Fuller House: Exposing high-end poker cheating devices (2016) - Jerry2
https://elie.net/blog/security/fuller-house-exposing-high-end-poker-cheating-devices/
======
pmoriarty
Anyone interested in this would do well to read _Gambling Scams_ [1] by Darwin
Ortiz and _How to Cheat at Everything_ [2] by Simon Lovell. There's also an
interesting _Real Hustle_ episode where they manage to cheat their way in to
winning a high stakes game against some famous professional poker players.[3]
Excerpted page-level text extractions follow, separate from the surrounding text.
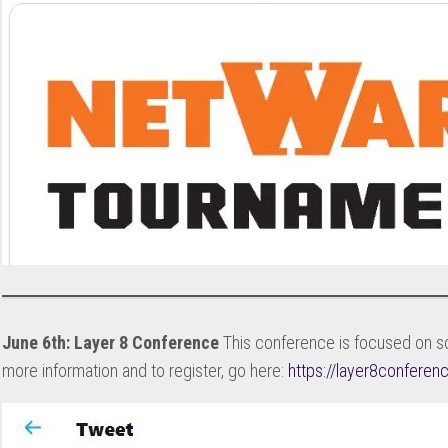
June 6th: Layer 8 Conference
This conference is focused on so
more information and to register, go here:
https://layer8confere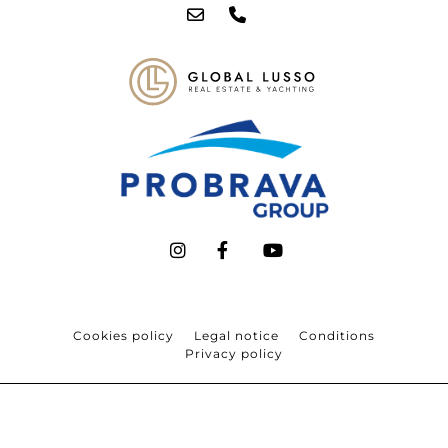
Cookies policy
Legal notice
Conditions
Privacy policy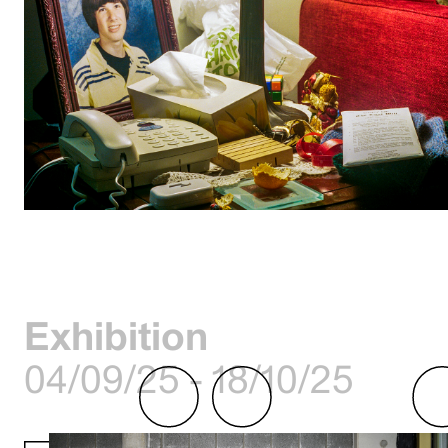
Exhibition
04/09/25 - 18/10/25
The books mentioned above talk in detail about cheating methods in all sorts
of games, not just poker, and have solidified my own determination to never
gamble for money. It's way too easy to be cheated -- and the cheaters don't
need any high end devices to do it either. Plenty of methods are very simple,
very cheap (if you don't count the medical, legal, or funeral bills if you get
caught), and very effective.

[1] - [https://www.amazon.com/Gambling-Scams-Detect-Protect-
Yoursel...](https://www.amazon.com/Gambling-Scams-Detect-Protect-
Yourself/dp/0818405295/)

[2] - [https://www.amazon.com/How-Cheat-Everything-Simon-
Lovell/dp/...](https://www.amazon.com/How-Cheat-Everything-Simon-
Lovell/dp/1560259736/)

[3] -
[https://www.youtube.com/watch?v=63jgfmgqkO0](https://www.youtube.com/watch?v=63jgfmgqkO0)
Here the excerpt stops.